[gdal-dev] Slow convertion from OSM to PG with -skipfailures
Stephen Woodbridge
woodbri at swoodbridge.com
Mon May 27 13:05:24 PDT 2013
On 5/27/2013 3:06 PM, Even Rouault wrote:
> Le lundi 27 mai 2013 20:52:57, Stephen Woodbridge a écrit :
>> Even,
>>
>> Would it make sense to create and load a stored procedure that you use
>> to load the feature with, then you can trap exceptions and ignore them.
>> I would think that this would be much faster. Well the stored procedure
>> is run in a transaction bout you could do something like:
>>
>> begin;
>> select loadfeatureskipfailures(<args>) from features where gid between
>> gid_from and gid_to;
>> commit;
>>
>> And run this in a loop incrementing gid_from and gid_to over your range
>> of features.
>>
>> I would think that something along these lines would be faster than
>> doing every insert in a separate transaction.
>
> I'm afraid I'm not familiar enough with PG stored procedures to really assess
> the feasability of your suggestion. What is the features table in your example
> ? How is it populated ? And I'm a bit skeptical that this could catch and
> recover errors in a better way than doing it from the outside.
>
Hi Even,
My reference to features was a generic reference to the incoming stream
of feature to be loaded.
In a plpgsql function you can do something like this:
...
BEGIN
INSERT ....
EXCEPTION
WHEN SQLSTATE NOT '00000' THEN
RAISE NOTICE 'Exception % caught, ignoring', SQLSTATE;
-- NOOP
END;
...
http://www.postgresql.org/docs/9.0/interactive/plpgsql-control-structures.html#PLPGSQL-ERROR-TRAPPING
Anyway, my idea is that the function can recover from the error, so if
you can feed your data in chucks through the function that can ignore
errors that this might be faster than
BEGIN;
INSERT ...
COMMIT;
for every feature, but it might not be because a plpgsql function
effectively runs inside of an implicit transaction.
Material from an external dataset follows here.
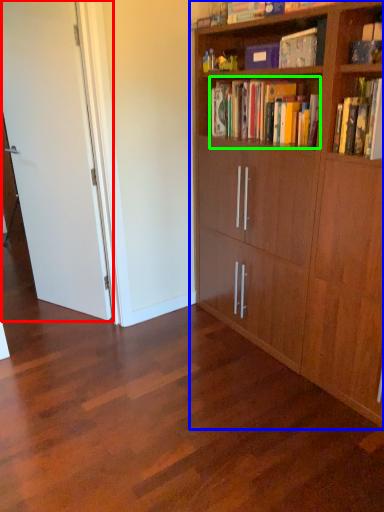 Question: Which is nearer to the door (highlighted by a red box)? bookcase (highlighted by a blue box) or book (highlighted by a green box).

Choices:
 (A) bookcase
 (B) book

Answer: (A) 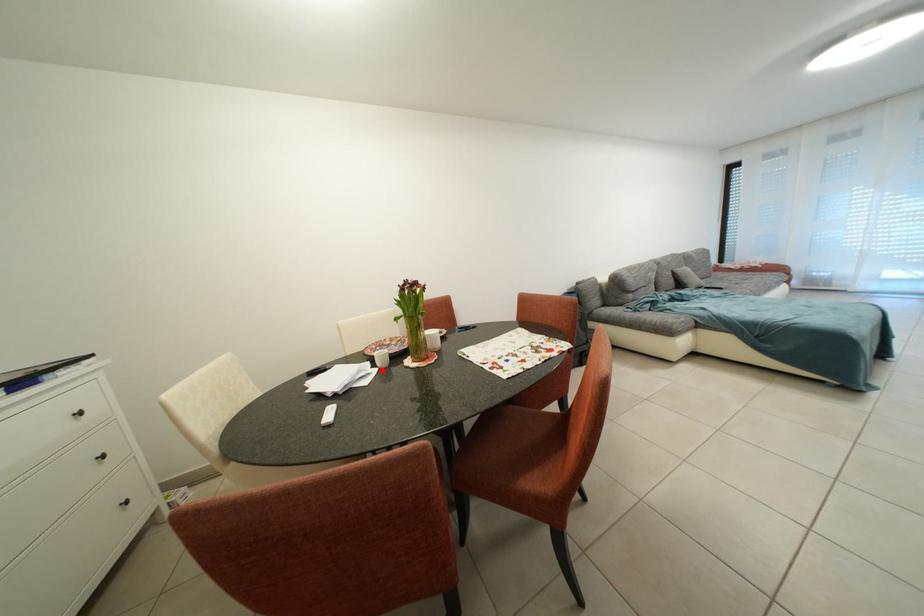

I think it would be
faster if you could do something like:
BEGIN:
SELECT loadfeature(<args>);
SELECT loadfeature(<args>);
SELECT loadfeature(<args>);
...
SELECT loadfeature(<args>);
SELECT loadfeature(<args>);
SELECT loadfeature(<args>);
COMMIT;
Since none of the loadfeature() calls will fail if you trap the
exceptions that you are interested in ignoring. This would allow you to
insert a block of feature in a transaction and ignore any failures.
Without some testing I can't be sure of the performance implication.